Roberto Fulcherberguer

executive
#27

Thank you for that question. Well, excellent, we are -- it's very comparable. The default rate online and offline. So we launched this platform online in the second quarter last year. And we've been really warming up our credit engine for this business, which led us to be very precise now as we go to the open ocean. So we have about 20-some million consumers open to perform the online payments still with us. And these are consumers that we already know about. So as the months go along, we open up more and more customers, and we're very secure and confident about this. So the prospects that we have about this is that we can really see the success of the online payment booklet searching for -- we're going to be looking at the offline, but ultimately when it comes to penetration, we think it is feasible. But we also think that when it comes to results, it's super feasible to have results that are close to -- on the offline payment booklet. So banQi is also leveraging all of this. And in regards to the payment booklet versus the purchase of products, we will also be providing personal credit and loans through banQi using all of the credit engines that we already have structured here. And this segment for digital credit is something that we really hope to be growing it along. And then we'll have default rates here that are very comparable to what we have in the physical.

Robert Ford

analyst
#28

So that's for customers that are already known, it's a recurring customer?

Roberto Fulcherberguer

executive
#29

No. As I mentioned in the presentation, we also have other customers that are known and others that are not known. So we entered cities where we didn't have any stores yet. And this is a new customer base that's entering our ecosystem, and we are very accelerated in building the space with all of the necessary concerns. So we're very careful with credit. So we're not going to be starting any kind of adventures here, but we have our feet on the ground when it comes to the payment booklet. We already proved in this model that we can ramp up this a lot to the new customers.
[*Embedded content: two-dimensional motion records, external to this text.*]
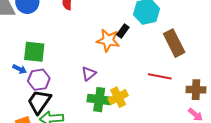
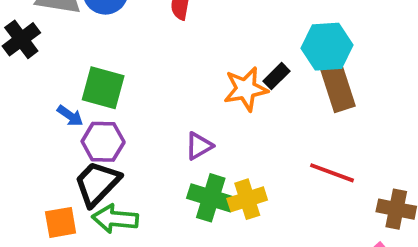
orange star: (108, 40) -> (246, 89), turned -30
brown rectangle: (174, 43) -> (337, 85), moved

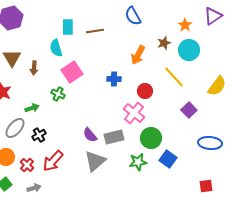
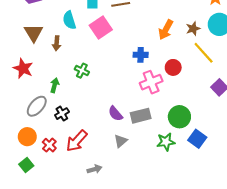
brown star: (164, 43) -> (193, 29), moved
cyan semicircle: (56, 48) -> (69, 20), moved
pink square: (72, 72) -> (101, 28), moved
green arrow: (32, 108) -> (55, 85), turned -56
pink cross: (134, 113) -> (151, 82), moved, turned 30
gray triangle: (95, 161) -> (121, 141), size x0.6
gray arrow: (34, 188) -> (94, 169), moved

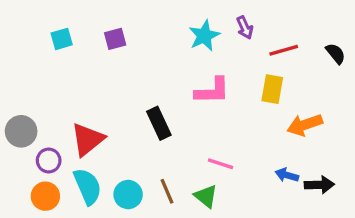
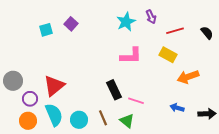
cyan square: (62, 39) -> (46, 30), moved
purple square: (115, 39) -> (71, 24), turned -32
yellow rectangle: (272, 89) -> (168, 55), turned -72
black rectangle: (159, 123) -> (114, 90), moved
black arrow: (319, 185) -> (207, 114), moved

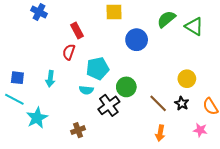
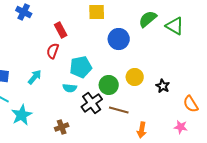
cyan arrow: (50, 79) -> (35, 77), turned -147
yellow circle: (187, 79) -> (135, 77), moved
brown line: (158, 103) -> (119, 110), moved, turned -30
black star: (182, 103) -> (163, 86), moved

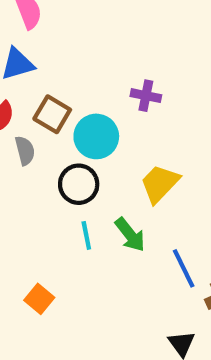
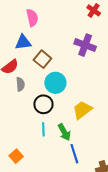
purple cross: (146, 96) -> (85, 45), moved, size x1.5
brown square: (52, 114) -> (42, 59), moved
blue line: (184, 268) -> (74, 154), moved

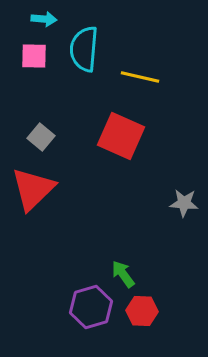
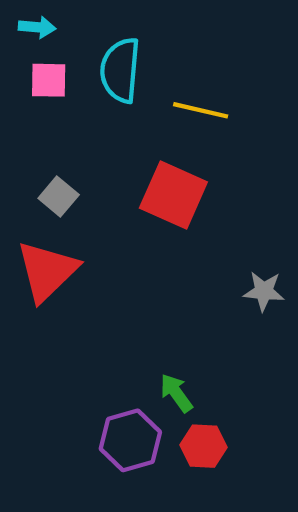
cyan arrow: (44, 19) -> (37, 27), moved

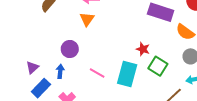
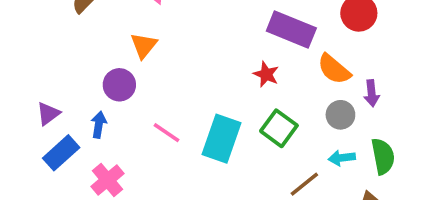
orange triangle: (87, 19) -> (144, 45), moved
red star: (143, 49) -> (266, 74), moved

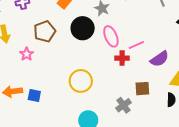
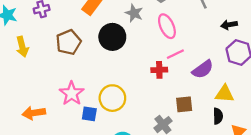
pink ellipse: (111, 36) -> (167, 26), moved
pink star: (27, 54) -> (72, 93), moved, size x1.5
blue square: (34, 95) -> (89, 114), moved

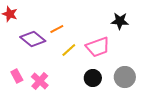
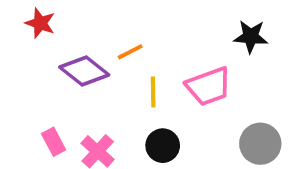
yellow line: (69, 50) -> (153, 92), turned -49
black circle: (93, 78) -> (163, 146), moved

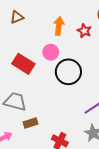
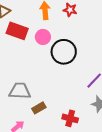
red rectangle: (23, 64) -> (17, 31), moved

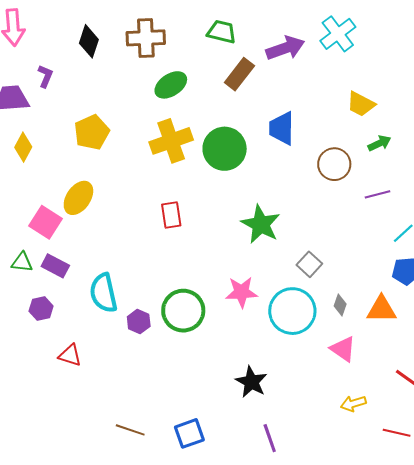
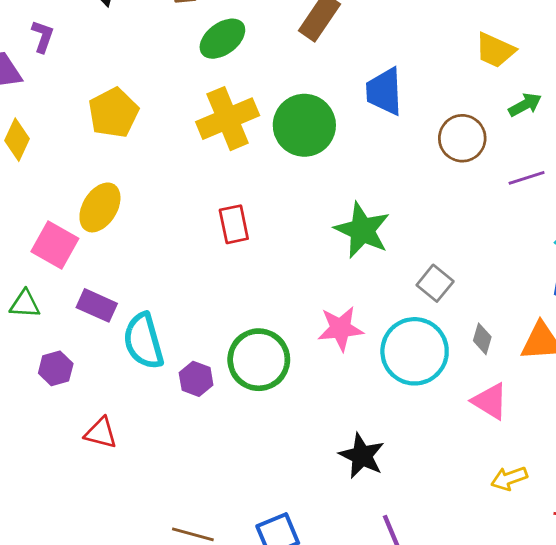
purple rectangle: (55, 266) -> (97, 305), moved

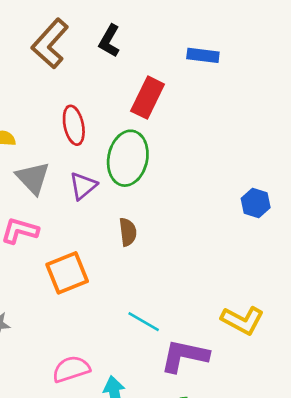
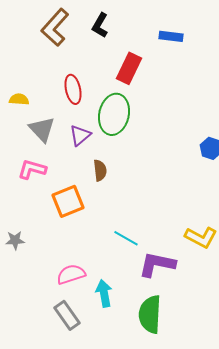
brown semicircle: (128, 232) -> (100, 170), moved

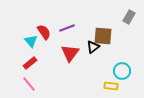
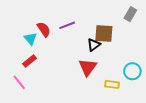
red triangle: (70, 53) -> (88, 67), moved
cyan circle: (122, 71) -> (132, 71), moved
pink line: (29, 84) -> (19, 82), moved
Now we're going to bring in a lot of new customers to our ecosystem as well.

Robert Ford

analyst
#30

Yes, very similar exactly in regards to default. Great. And what are you looking at when you consider the [ Extra.com.br ], but no one's really maximizing its value, even though it is a big brand?

Roberto Fulcherberguer

executive
#31

Well, Bobby, we are using it. So we launched the [ Extra.com.br ] app in the third quarter last year, and it's been growing. We've been adding some improvements. So we are providing the same kind of treatment as we handle the other brands and really leverage this business.

Daniela Bretthauer

executive
#32

[Operator Instructions] All right. Having said that, we can end the session. Roberto, did you have any final remarks? Roberto?

Roberto Fulcherberguer

executive
#33

Sorry, I was on mute. But once again, I want to thank you all for your interest in the company and the time dedicated to the company. I wanted to say that we continue to grow and our driver is growth. And our new initiatives that we've considered for the roadmap this year are already under development and will help to leverage Via even more heading towards the growth levels we're searching for and also in regards to market share and customer relationship. As I've been saying ever since I entered the company, we have the correct assets in the company, and now we are placing new levels and transforming this ecosystem with consumers at the center and with a huge team operating. So our capacity for strategic planning and for implementation of the strategy is being placed to the test ever since we entered, and we've been delivering this consistently. So I consider Via to be an ecosystem that is extremely prepared to handle this market that we have currently, and the market we'll have in the future. No doubt, this company will be one of the highlights in the business online in Brazil. Warm regards. Thank you so much for your time and attention.

Daniela Bretthauer

executive
#34

Okay. And of course, the IR team is available for follow-up questions, if anyone had any issues with the connection. Thank you very much, everyone. [Statements in English on this transcript were spoken by an interpreter present on the live call.]